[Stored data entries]
________

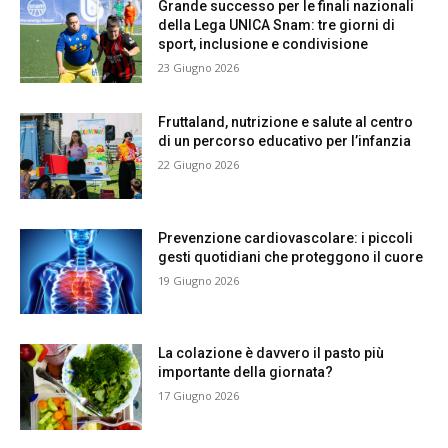
Grande successo per le finali nazionali
della Lega UNICA Snam: tre giorni di
sport, inclusione e condivisione
23 Giugno 2026
Fruttaland, nutrizione e salute al centro
di un percorso educativo per l’infanzia
22 Giugno 2026
Prevenzione cardiovascolare: i piccoli
gesti quotidiani che proteggono il cuore
19 Giugno 2026
La colazione è davvero il pasto più
importante della giornata?
17 Giugno 2026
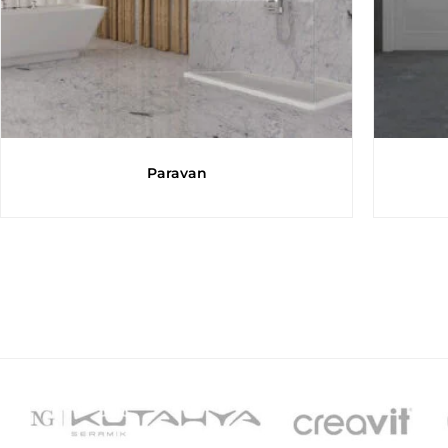
Paravan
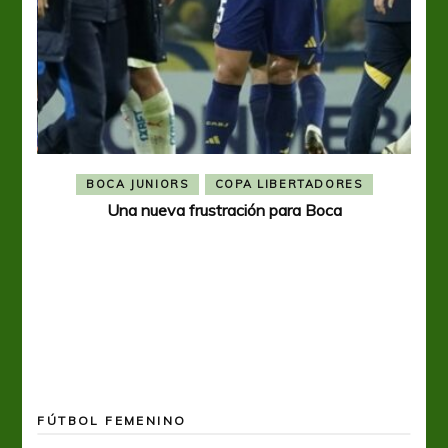
BOCA JUNIORS
COPA LIBERTADORES
Una nueva frustración para Boca
FÚTBOL FEMENINO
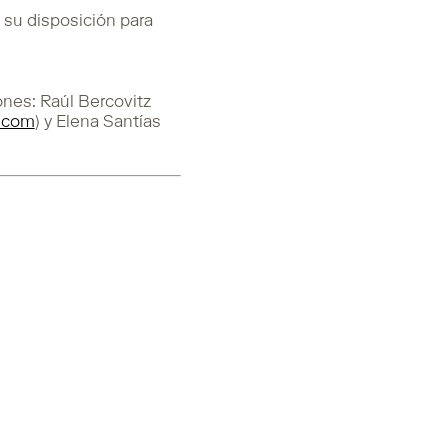
u disposición para
ones: Raúl Bercovitz
.com
) y Elena Santías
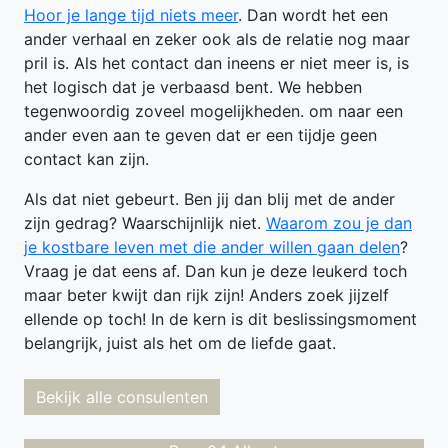
Hoor je lange tijd niets meer
. Dan wordt het een
ander verhaal en zeker ook als de relatie nog maar
pril is. Als het contact dan ineens er niet meer is, is
het logisch dat je verbaasd bent. We hebben
tegenwoordig zoveel mogelijkheden. om naar een
ander even aan te geven dat er een tijdje geen
contact kan zijn.
Als dat niet gebeurt. Ben jij dan blij met de ander
zijn gedrag? Waarschijnlijk niet.
Waarom zou je dan
je kostbare leven met die ander willen gaan delen
?
Vraag je dat eens af. Dan kun je deze leukerd toch
maar beter kwijt dan rijk zijn! Anders zoek jijzelf
ellende op toch! In de kern is dit beslissingsmoment
belangrijk, juist als het om de liefde gaat.
Bekijk alle consulenten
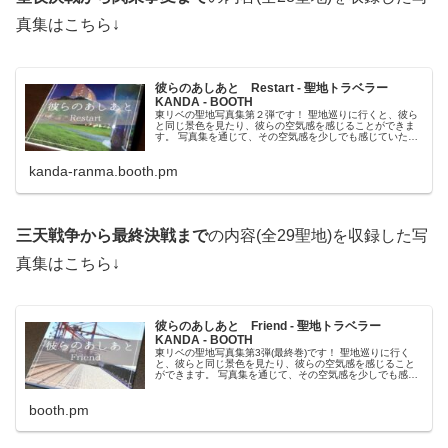
真集はこちら↓
彼らのあしあと Restart - 聖地トラベラー
KANDA - BOOTH
東リベの聖地写真集第２弾です！ 聖地巡りに行くと、彼ら
と同じ景色を見たり、彼らの空気感を感じることができま
す。 写真集を通じて、その空気感を少しでも感じていただ
けたら嬉しいです！ ページ数：全34P(聖地写真30枚＋撮影
地住所一覧、あとがき) サイズ：15cm×15cm 聖地内容：単
kanda-ranma.booth.pm
行本9巻～21巻(聖夜決戦編～関東事...
三天戦争から最終決戦まで
の内容(全29聖地)を収録した写
真集はこちら↓
彼らのあしあと Friend - 聖地トラベラー
KANDA - BOOTH
東リベの聖地写真集第3弾(最終巻)です！ 聖地巡りに行く
と、彼らと同じ景色を見たり、彼らの空気感を感じること
ができます。 写真集を通じて、その空気感を少しでも感じ
ていただけたら嬉しいです！ ページ数：全34P(聖地写真29
枚＋撮影地住所一覧、あとがき) サイズ：15cm×15cm 聖地
booth.pm
内容：単行本21巻〜31巻(三天戦...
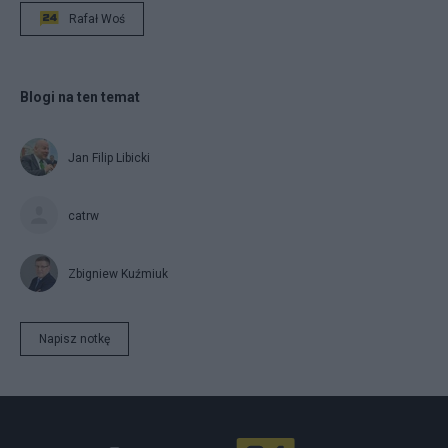
Rafał Woś
Blogi na ten temat
Jan Filip Libicki
catrw
Zbigniew Kuźmiuk
Napisz notkę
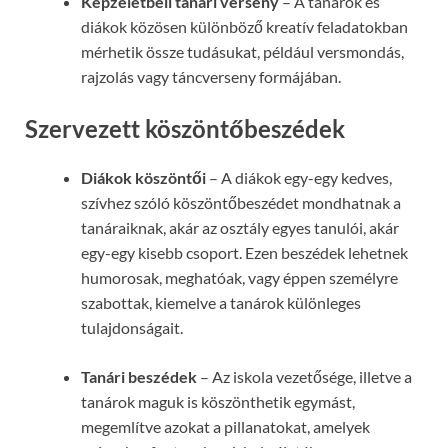
Képzeletbeli tanári verseny
– A tanárok és
diákok közösen különböző kreatív feladatokban
mérhetik össze tudásukat, például versmondás,
rajzolás vagy táncverseny formájában.
Szervezett köszöntőbeszédek
Diákok köszöntői
– A diákok egy-egy kedves,
szívhez szóló köszöntőbeszédet mondhatnak a
tanáraiknak, akár az osztály egyes tanulói, akár
egy-egy kisebb csoport. Ezen beszédek lehetnek
humorosak, meghatóak, vagy éppen személyre
szabottak, kiemelve a tanárok különleges
tulajdonságait.
Tanári beszédek
– Az iskola vezetősége, illetve a
tanárok maguk is köszönthetik egymást,
megemlítve azokat a pillanatokat, amelyek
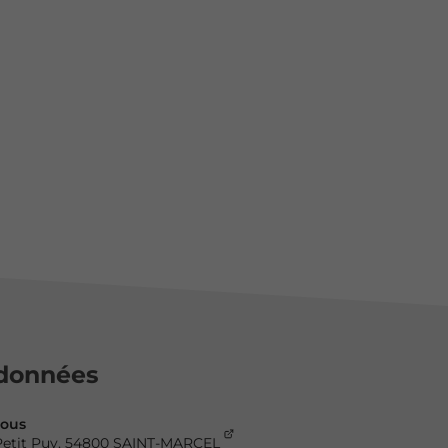
données
nous
etit Puy,
54800
SAINT-MARCEL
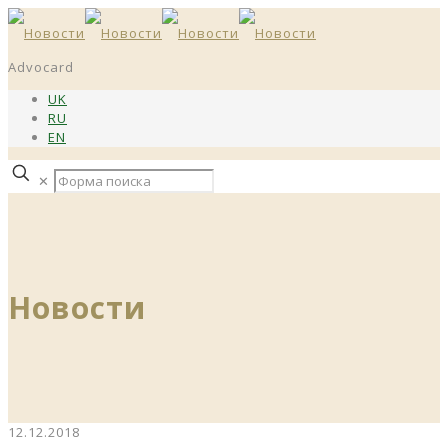
Advocard
UK
RU
EN
✕
Новости
12.12.2018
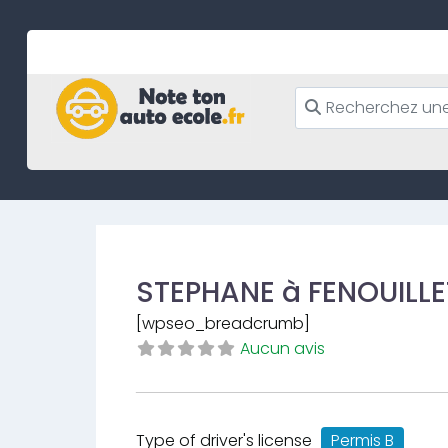
Skip
to
content
STEPHANE à FENOUILLE
[wpseo_breadcrumb]
Aucun avis
Type of driver's license
Permis B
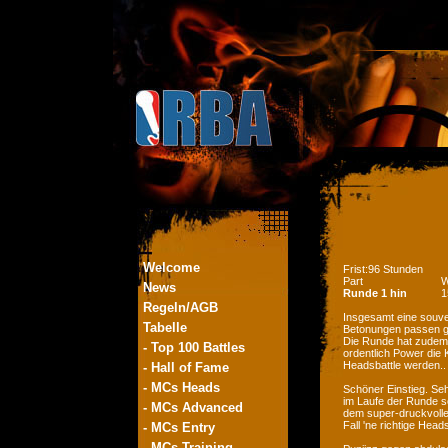
Welcome
Frist:96 Stunden
Part
W
News
Runde 1 hin
1
Regeln/AGB
Insgesamt eine souve
Tabelle
Betonungen passen gu
Die Runde hat zudem
- Top 100 Battles
ordentlich Power die 
Headsbattle werden..
- Hall of Fame
- MCs Heads
Schöner Einstieg. Seh
im Laufe der Runde s
- MCs Advanced
dem super-druckvollen
Fall 'ne richtige Hea
- MCs Entry
- MCs Training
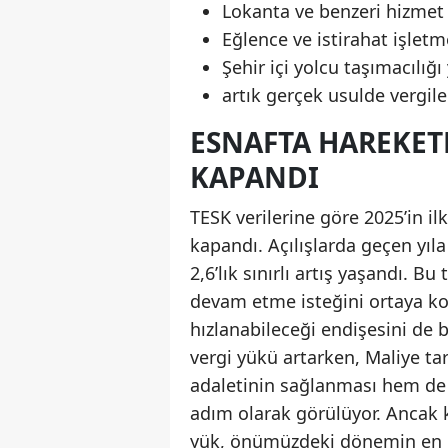
Lokanta ve benzeri hizmet 
Eğlence ve istirahat işletme
Şehir içi yolcu taşımacılığı
artık gerçek usulde vergile
ESNAFTA HAREKETL
KAPANDI
TESK verilerine göre 2025’in ilk
kapandı. Açılışlarda geçen yıl
2,6’lık sınırlı artış yaşandı. B
devam etme isteğini ortaya ko
hızlanabileceği endişesini de b
vergi yükü artarken, Maliye ta
adaletinin sağlanması hem de 
adım olarak görülüyor. Ancak k
yük, önümüzdeki dönemin en kr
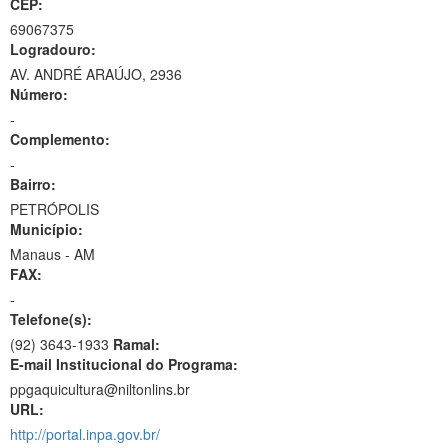
CEP:
69067375
Logradouro:
AV. ANDRÉ ARAÚJO, 2936
Número:
-
Complemento:
-
Bairro:
PETRÓPOLIS
Município:
Manaus - AM
FAX:
-
Telefone(s):
(92) 3643-1933
Ramal:
E-mail Institucional do Programa:
ppgaquicultura@niltonlins.br
URL:
http://portal.inpa.gov.br/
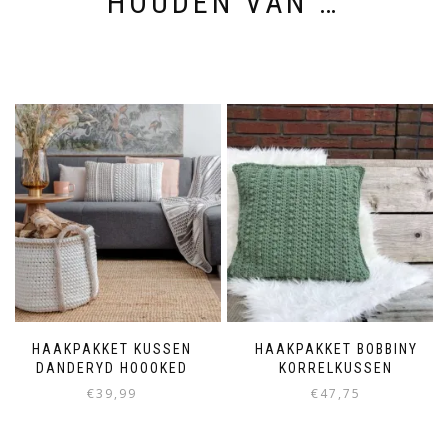
HOUDEN VAN …
HAAKPAKKET KUSSEN
HAAKPAKKET BOBBINY
DANDERYD HOOOKED
KORRELKUSSEN
€
39,99
€
47,75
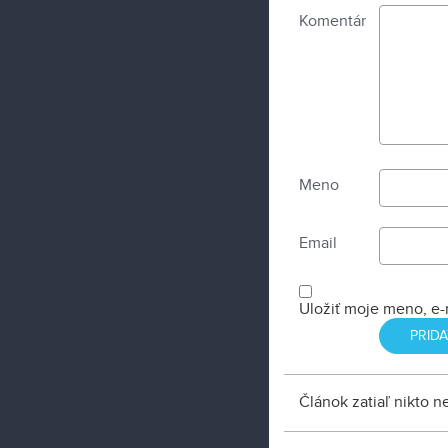
Komentár
Meno
Email
Uložiť moje meno, e-
Článok zatiaľ nikto 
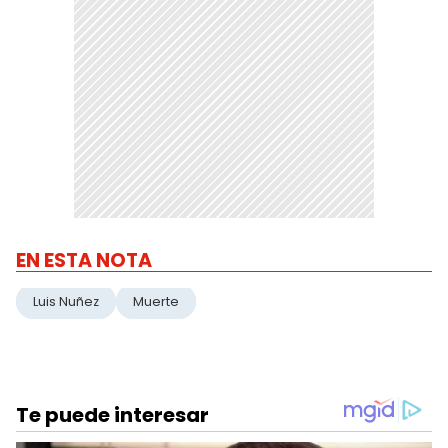
EN ESTA NOTA
Luis Nuñez
Muerte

________

• _WORK REQUIRED_
Read through the entries above and copy each line that has the string "Giugno" in it.

• _EXERCISE ANSWER_
23 Giugno 2026
22 Giugno 2026
19 Giugno 2026
17 Giugno 2026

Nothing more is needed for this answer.